Sedgeford author Gareth Calway says that it should be Edmund the Martyr, who was born on Christmas Day and became King of the Angles, who should have the title rather than St George, and in this article, puts forward the argument:
St Edmund was our first patron saint – until King Edward III replaced him with St George in 1348. Like Richard the Lionheart, who adopted it as his personal symbol during the third crusade (late 12C), Edward preferred George’s red cross to the white dragon of St Edmund.Why was this? Ultimately because Edmund, though a brave soldier, was not the all-conquering Norman type Richard and Edward admired – leaders of a crusading warrior-nation, riding to rule the world.
It is not St George’s fault that his flag has been misused in some quarters. Hating other nations is hardly what the soldier-saint had in mind with his blood-red cross on a pure white background.
But it is illogical anyway since St George (whose flag is also sacred to Georgia, Genoa, Sardinia and Barcelona) was a Turk who almost certainly never set foot in England. When extremists raise St George’s standard to defend ‘England their England’, they are using an immigrant flag to do it. Not to mention the symbol of an Eastern faith that preaches ‘love your neighbour as yourself.’
St Edmund the Martyr, born on Christmas Day 841 AD, appears more Christ-like.
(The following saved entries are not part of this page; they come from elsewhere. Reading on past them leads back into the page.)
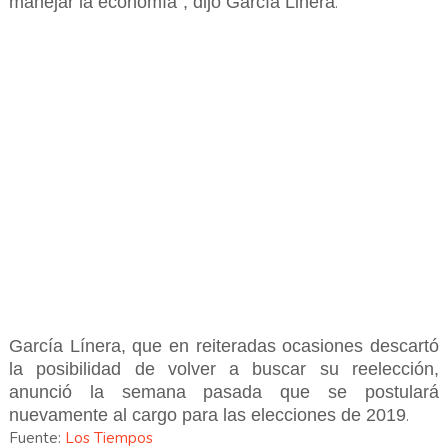
manejar la economía”, dijo García Linera
.
García Línera, que en reiteradas ocasiones descartó
la posibilidad de volver a buscar su reelección,
anunció la semana pasada que se postulará
nuevamente al cargo para las elecciones de 2019
.
Fuente:
Los Tiempos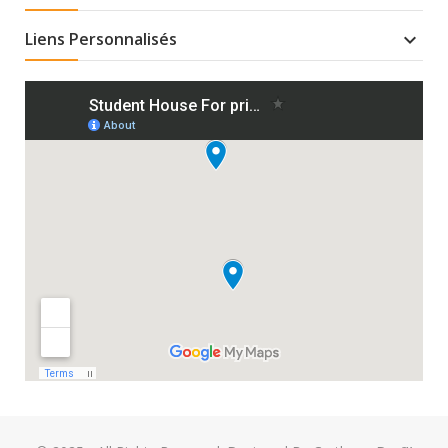
Liens Personnalisés
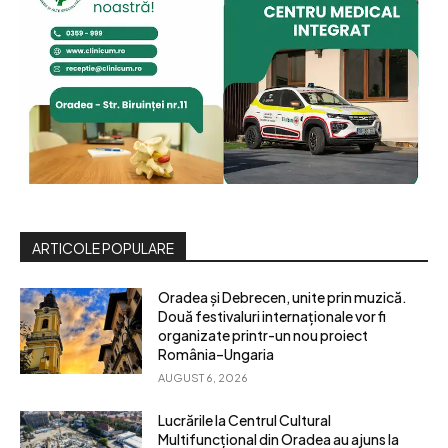
ARTICOLE POPULARE
Oradea și Debrecen, unite prin muzică.
Două festivaluri internaționale vor fi
organizate printr-un nou proiect
România–Ungaria
AUGUST 6, 2026
Lucrările la Centrul Cultural
Multifuncțional din Oradea au ajuns la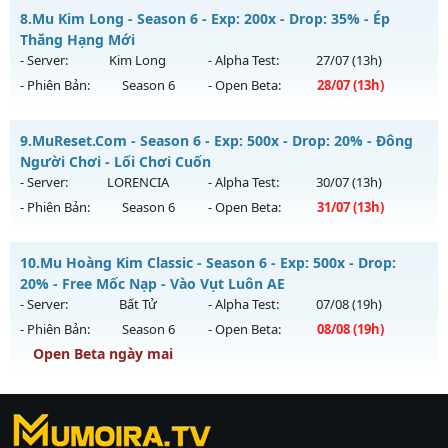
MU HỎA LONG 6.9 - 🌍 Website: https://muhoalong.pro
8.
Mu Kim Long - Season 6 - Exp: 200x - Drop: 35% - Ép
Thể loại: Mu Nguyên bản Webzen
Mu mới ra tháng 08 2026 - Mở máy chủ
Thăng Hạng Mới
Antihack: XShield
https://facebook.com/muhoalong
vào 15h ngày
- Server:
Kim Long
- Alpha Test:
27/07
(13h)
03/08/2626
- Phiên Bản:
Season 6
- Open Beta:
28/07
(13h)
Exp: 9999x - Drop: 99%
Mu Kim Long - Ép Thăng Hạng Mới
Kiểu reset: Non Reset
9.
MuReset.Com - Season 6 - Exp: 500x - Drop: 20% - Đông
Mu mới ra tháng 07 2026 - Mở máy chủ
Kim Long
vào 13h
Người Chơi - Lối Chơi Cuốn
Thể loại: Mu Nguyên bản Webzen
ngày 28/07/2626
- Server:
LORENCIA
- Alpha Test:
30/07
(13h)
Antihack: XShield
- Phiên Bản:
Season 6
- Open Beta:
31/07
(13h)
Exp: 200x - Drop: 35%
Kiểu reset: Reset In Game
MuReset.Com - Đông Người Chơi - Lối Chơi Cuốn
10.
Mu Hoàng Kim Classic - Season 6 - Exp: 500x - Drop:
Thể loại: Mu Custom thêm đồ mới
Mu mới ra tháng 07 2026 - Mở máy chủ
LORENCIA
vào 13h
20% - Free Mốc Nạp - Vào Vụt Luôn AE
Antihack: CheatGuard
ngày 31/07/2626
- Server:
Bất Tử
- Alpha Test:
07/08
(19h)
- Phiên Bản:
Season 6
- Open Beta:
08/08
(19h)
Exp: 500x - Drop: 20%
Open Beta ngày mai
Kiểu reset: Reset In Game
Thể loại: Mu Nguyên bản Webzen
Mu Hoàng Kim Classic - Free Mốc Nạp - Vào Vụt Luôn AE
Antihack: Anti Vip
https://ktdb.net/
Mu mới ra tháng 08 2026 - Mở máy chủ
|
789club
|
Jun88
Bất Tử
vào 19h
|
bắn cá
ngày 08/08/2626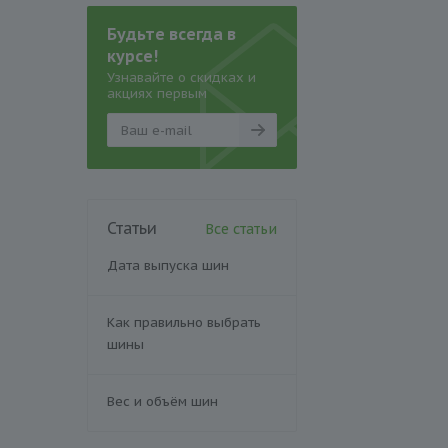
Будьте всегда в
курсе!
Узнавайте о скидках и
акциях первым
Статьи
Все статьи
Дата выпуска шин
Как правильно выбрать
шины
Вес и объём шин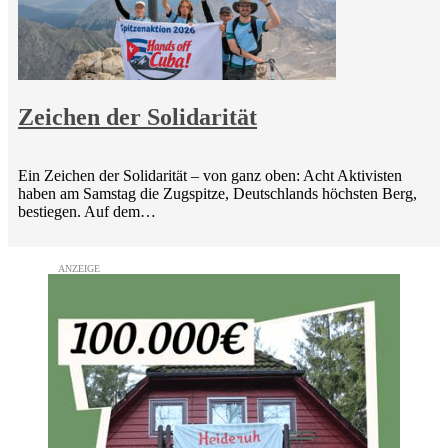
Zeichen der Solidarität
Ein Zeichen der Solidarität – von ganz oben: Acht Aktivisten
haben am Samstag die Zugspitze, Deutschlands höchsten Berg,
bestiegen. Auf dem…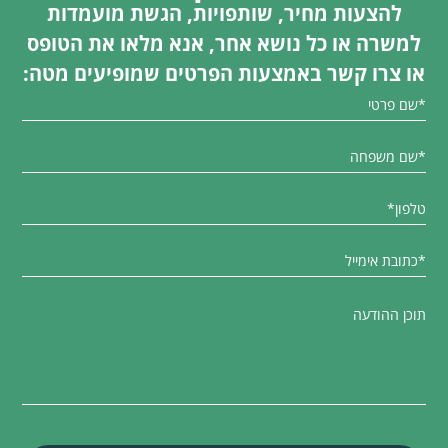
להצעות מחיר, שותפויות, הגשת מועמדות
למשרה או כל נושא אחר, אנא מלאו את הטופס
או צרו קשר באמצעות הפרטים שמופיעים מטה: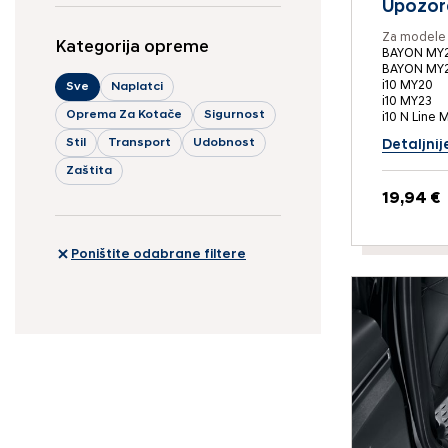
Upozora
Za modele 
Kategorija opreme
BAYON MY2
BAYON MY
i10 MY20
Sve
Naplatci
i10 MY23
Oprema Za Kotače
Sigurnost
i10 N Line 
Stil
Transport
Udobnost
Detaljnij
Zaštita
19,94 €
Poništite odabrane filtere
He became King of the East Angles in AD 855 – the ruined chapel at St Edmund’s Point in Old Hunstanton is said to mark the site where he landed from Germany.
He fought the heathen Norsemen until defeated and captured by the ‘Great Heathen Army’ at the Battle of Hoxne (on the Norfolk-Suffolk border) in AD 870.
On 20 November 870, he was tied to a tree, shot full of arrows and beheaded. The head was used as a football by jeering Danes, in an anything but beautiful game.
Edmund’s army recovered his body then (the legend goes) spent 40 days searching for his head. Lost in a dark wood, they shouted to each other “Where are you?” until the head itself answered “Hic, hic!” (Here! here!)
Edmund’s perfectly preserved head was found at rest between the paws of a grey wolf. On being brought to its body, it miraculously re-attached itself.
Some make a case for St Edmund over St George on the basis of Englishness. That misses a larger point. Born the future king of Angles, in Nuremberg, it is not his birthplace but his shedding blood for Angleland (later ‘England’) on English soil that defines him, just as many of the flying aces defending these shores at the Battle of Britain were Eastern European,
10 per cent of them Polish.
Though they tortured him to death, Edmund’s refusal to renounce his faith converted his torturers. He thus integrated two enemy peoples, two of the chief blood and culture lines of England, under a common banner.
While I am doubtless swayed by a regional preference for a heritage-boosting first millennium patron saint with Old Hunstanton/ East Anglian connections, it is really this link to the original Christmas message of death-defying reconciliation that makes me wish St Edmund, not crusade-forged St George, was England’s patron saint again.